Your task | Look through the records, and wherever the string "nicht" turns up, copy out that line.
*** Dataset excerpts ***
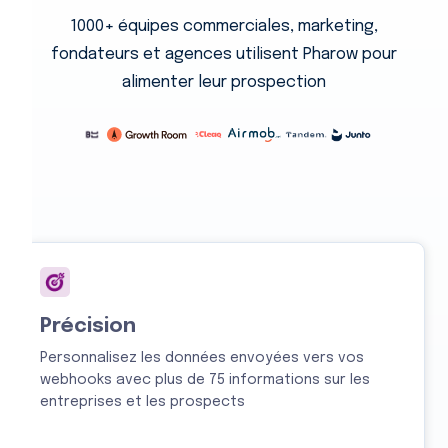
1000+ équipes commerciales, marketing,
fondateurs et agences utilisent Pharow pour
alimenter leur prospection
Précision
Personnalisez les données envoyées vers vos
webhooks avec plus de 75 informations sur les
entreprises et les prospects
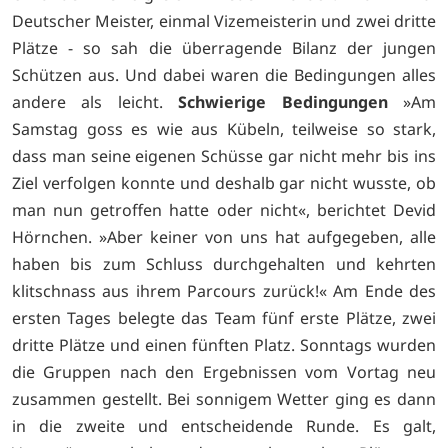
Deutscher Meister, einmal Vizemeisterin und zwei dritte
Plätze - so sah die überragende Bilanz der jungen
Schützen aus. Und dabei waren die Bedingungen alles
andere als leicht.
Schwierige Bedingungen
»Am
Samstag goss es wie aus Kübeln, teilweise so stark,
dass man seine eigenen Schüsse gar nicht mehr bis ins
Ziel verfolgen konnte und deshalb gar nicht wusste, ob
man nun getroffen hatte oder nicht«, berichtet Devid
Hörnchen. »Aber keiner von uns hat aufgegeben, alle
haben bis zum Schluss durchgehalten und kehrten
klitschnass aus ihrem Parcours zurück!« Am Ende des
ersten Tages belegte das Team fünf erste Plätze, zwei
dritte Plätze und einen fünften Platz. Sonntags wurden
die Gruppen nach den Ergebnissen vom Vortag neu
zusammen gestellt. Bei sonnigem Wetter ging es dann
in die zweite und entscheidende Runde. Es galt,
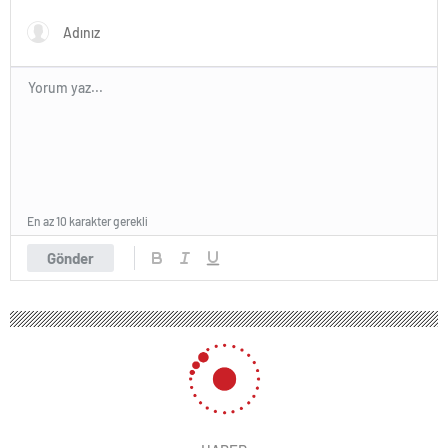
En az 10 karakter gerekli
Gönder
*** End of Dataset excerpts ***
Output for this task |
dass man seine eigenen Schüsse gar nicht mehr bis ins
Ziel verfolgen konnte und deshalb gar nicht wusste, ob
man nun getroffen hatte oder nicht«, berichtet Devid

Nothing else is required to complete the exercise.